As this has caused the DPD considerable embarrassment (not the least of which is the chief claiming a recording of the shooting is less trustworthy than statements given by an officer later suspended for making false statements), the only solution was (apparently) to buy time for officers to fix their narratives should inconvenient recordings surface.
Supposedly, this 72-hour waiting period is better for memory. Chief Brown refers to research by Alexis Artwohl which indicates recall of traumatic events increases over time. Immediate statements may be less accurate. That may be, but this report has been available since 2002 and there hasn't been a large shift in policies regarding police shootings across the nation.
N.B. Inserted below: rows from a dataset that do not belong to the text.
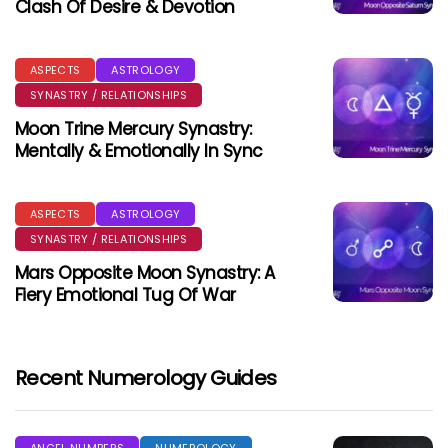
Clash Of Desire & Devotion
ASPECTS
ASTROLOGY
SYNASTRY / RELATIONSHIPS
Moon Trine Mercury Synastry:
Mentally & Emotionally In Sync
ASPECTS
ASTROLOGY
SYNASTRY / RELATIONSHIPS
Mars Opposite Moon Synastry: A
Fiery Emotional Tug Of War
Recent Numerology Guides
ANGEL NUMBERS
NUMEROLOGY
This looks like nothing more than someone finding the justification they need to install an insular policy that will allow bad cops to be even worse. This gives shelter to liars by allowing them to craft a plausible narrative that can't be undone by a single surveillance video.
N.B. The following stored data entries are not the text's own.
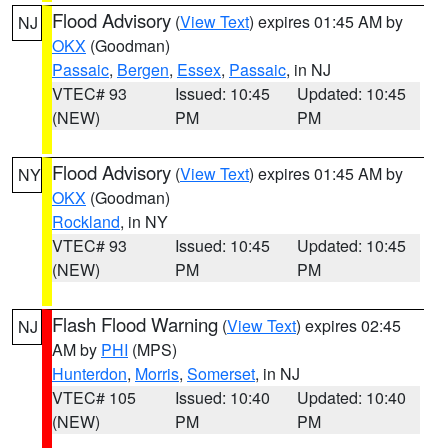
Flood Advisory
(
View Text
) expires 01:45 AM by
NJ
OKX
(Goodman)
Passaic
,
Bergen
,
Essex
,
Passaic
, in NJ
VTEC# 93
Issued: 10:45
Updated: 10:45
(NEW)
PM
PM
Flood Advisory
(
View Text
) expires 01:45 AM by
NY
OKX
(Goodman)
Rockland
, in NY
VTEC# 93
Issued: 10:45
Updated: 10:45
(NEW)
PM
PM
Flash Flood Warning
(
View Text
) expires 02:45
NJ
AM by
PHI
(MPS)
Hunterdon
,
Morris
,
Somerset
, in NJ
VTEC# 105
Issued: 10:40
Updated: 10:40
(NEW)
PM
PM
This also doesn't explain why police insist on questioning suspects and eyewitnesses immediately after a criminal incident. But Artwohl has an explanation.
Artwohl, the memory expert, said officers treat civilian witnesses differently because officers won’t always be able to find the person again. That usually isn’t true of officers, she said.Unsurprisingly, attorneys for the Dallas Police Association "applauded" Chief Brown's application of an additional layer of paint to the thin blue line. Anything that makes it easier to defend cops who are threatened by people standing motionless is a win for the PD's lawyers.
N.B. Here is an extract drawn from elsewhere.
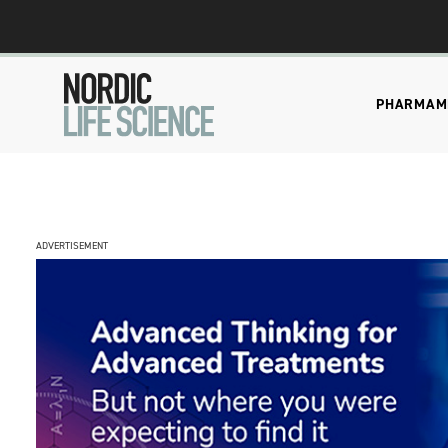
PHARMA
M
ADVERTISEMENT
Defense attorney Mark Bennett flips the scenario to show just how outrageous this policy would be if it was applied to anyone else.
As a result of this incident, the Dallas Police Department changed its policy regarding gang-related shootings. Instead of pressing gang members for statements immediately after shootings, police officers will advise them that they have seventy-two hours to get together and make up a story, and will provide them, during that time, with any video the police can find, so that they can conform their stories to the video.It's a farce, alright. The DPD has just ensured no one will trust the narratives constructed by its officers. And every citizen who's been paying attention will know to hang onto their recordings for at least 72 hours, rather than see it twisted into "evidence" that keeps bad cops employed.
It makes no sense, does it, that police policy should not just permit but encourage members of a criminal street gang who witness a gang-related shooting to take three days to talk to each other and their lawyers and review the facts that are beyond dispute before making a statement?
It makes sense only if the police want the perpetrators of such shootings to walk free. The idea would be farcical if the criminal street gang were anything other than the police.